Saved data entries
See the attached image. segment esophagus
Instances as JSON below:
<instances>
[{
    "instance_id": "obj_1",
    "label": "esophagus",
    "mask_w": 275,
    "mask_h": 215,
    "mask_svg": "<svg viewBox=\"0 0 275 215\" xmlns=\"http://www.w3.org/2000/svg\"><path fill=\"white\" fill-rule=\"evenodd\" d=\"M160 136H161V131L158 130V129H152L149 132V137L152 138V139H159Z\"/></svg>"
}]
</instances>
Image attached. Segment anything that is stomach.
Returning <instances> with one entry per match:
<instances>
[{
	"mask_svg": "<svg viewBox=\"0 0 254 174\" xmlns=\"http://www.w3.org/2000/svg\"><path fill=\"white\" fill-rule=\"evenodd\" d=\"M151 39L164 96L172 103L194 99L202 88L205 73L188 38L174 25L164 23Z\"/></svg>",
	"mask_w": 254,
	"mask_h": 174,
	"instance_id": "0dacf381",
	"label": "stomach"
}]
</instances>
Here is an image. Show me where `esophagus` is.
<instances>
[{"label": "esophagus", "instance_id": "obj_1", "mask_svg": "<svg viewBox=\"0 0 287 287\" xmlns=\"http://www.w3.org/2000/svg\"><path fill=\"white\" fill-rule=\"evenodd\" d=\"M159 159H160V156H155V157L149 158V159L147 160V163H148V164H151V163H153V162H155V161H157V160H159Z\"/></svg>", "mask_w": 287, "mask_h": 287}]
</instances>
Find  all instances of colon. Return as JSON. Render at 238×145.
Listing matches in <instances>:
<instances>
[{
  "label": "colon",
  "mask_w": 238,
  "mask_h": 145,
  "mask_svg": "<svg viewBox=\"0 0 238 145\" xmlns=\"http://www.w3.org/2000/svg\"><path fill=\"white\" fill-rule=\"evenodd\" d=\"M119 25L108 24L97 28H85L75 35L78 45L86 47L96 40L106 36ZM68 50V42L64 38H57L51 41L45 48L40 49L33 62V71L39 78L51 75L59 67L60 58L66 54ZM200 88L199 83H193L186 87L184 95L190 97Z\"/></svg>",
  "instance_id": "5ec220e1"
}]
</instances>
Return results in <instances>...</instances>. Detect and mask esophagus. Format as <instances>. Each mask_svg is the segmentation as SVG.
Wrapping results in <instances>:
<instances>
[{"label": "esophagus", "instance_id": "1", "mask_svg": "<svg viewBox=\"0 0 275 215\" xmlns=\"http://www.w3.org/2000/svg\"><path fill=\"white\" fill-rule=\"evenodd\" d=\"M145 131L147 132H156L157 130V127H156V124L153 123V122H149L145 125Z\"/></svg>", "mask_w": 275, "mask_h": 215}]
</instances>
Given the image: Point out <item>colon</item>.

> [ABOUT THIS EXERCISE]:
What is needed here is an exact copy of every record.

> [REPLY TO THE TASK]:
See the attached image. segment esophagus
Instances as JSON below:
<instances>
[{
    "instance_id": "obj_1",
    "label": "esophagus",
    "mask_w": 275,
    "mask_h": 215,
    "mask_svg": "<svg viewBox=\"0 0 275 215\" xmlns=\"http://www.w3.org/2000/svg\"><path fill=\"white\" fill-rule=\"evenodd\" d=\"M160 136H161V131L158 130V129H152L149 132V137L152 138V139H159Z\"/></svg>"
}]
</instances>
Image attached. Segment anything that is stomach.
Returning <instances> with one entry per match:
<instances>
[{
	"mask_svg": "<svg viewBox=\"0 0 254 174\" xmlns=\"http://www.w3.org/2000/svg\"><path fill=\"white\" fill-rule=\"evenodd\" d=\"M151 39L164 96L172 103L194 99L202 88L205 73L188 38L174 25L164 23Z\"/></svg>",
	"mask_w": 254,
	"mask_h": 174,
	"instance_id": "0dacf381",
	"label": "stomach"
}]
</instances>
Here is an image. Show me where `esophagus` is.
<instances>
[{"label": "esophagus", "instance_id": "obj_1", "mask_svg": "<svg viewBox=\"0 0 287 287\" xmlns=\"http://www.w3.org/2000/svg\"><path fill=\"white\" fill-rule=\"evenodd\" d=\"M159 159H160V156H155V157L149 158V159L147 160V163H148V164H151V163H153V162H155V161H157V160H159Z\"/></svg>", "mask_w": 287, "mask_h": 287}]
</instances>
Find  all instances of colon. Return as JSON. Render at 238×145.
Listing matches in <instances>:
<instances>
[{
  "label": "colon",
  "mask_w": 238,
  "mask_h": 145,
  "mask_svg": "<svg viewBox=\"0 0 238 145\" xmlns=\"http://www.w3.org/2000/svg\"><path fill=\"white\" fill-rule=\"evenodd\" d=\"M119 25L108 24L97 28H85L75 35L78 45L86 47L96 40L106 36ZM68 50V42L64 38H57L51 41L45 48L40 49L33 62V71L39 78L51 75L59 67L60 58L66 54ZM200 88L199 83H193L186 87L184 95L190 97Z\"/></svg>",
  "instance_id": "5ec220e1"
}]
</instances>
Return results in <instances>...</instances>. Detect and mask esophagus. Format as <instances>. Each mask_svg is the segmentation as SVG.
Wrapping results in <instances>:
<instances>
[{"label": "esophagus", "instance_id": "1", "mask_svg": "<svg viewBox=\"0 0 275 215\" xmlns=\"http://www.w3.org/2000/svg\"><path fill=\"white\" fill-rule=\"evenodd\" d=\"M145 131L147 132H156L157 130V127H156V124L153 123V122H149L145 125Z\"/></svg>", "mask_w": 275, "mask_h": 215}]
</instances>
Given the image: Point out <item>colon</item>.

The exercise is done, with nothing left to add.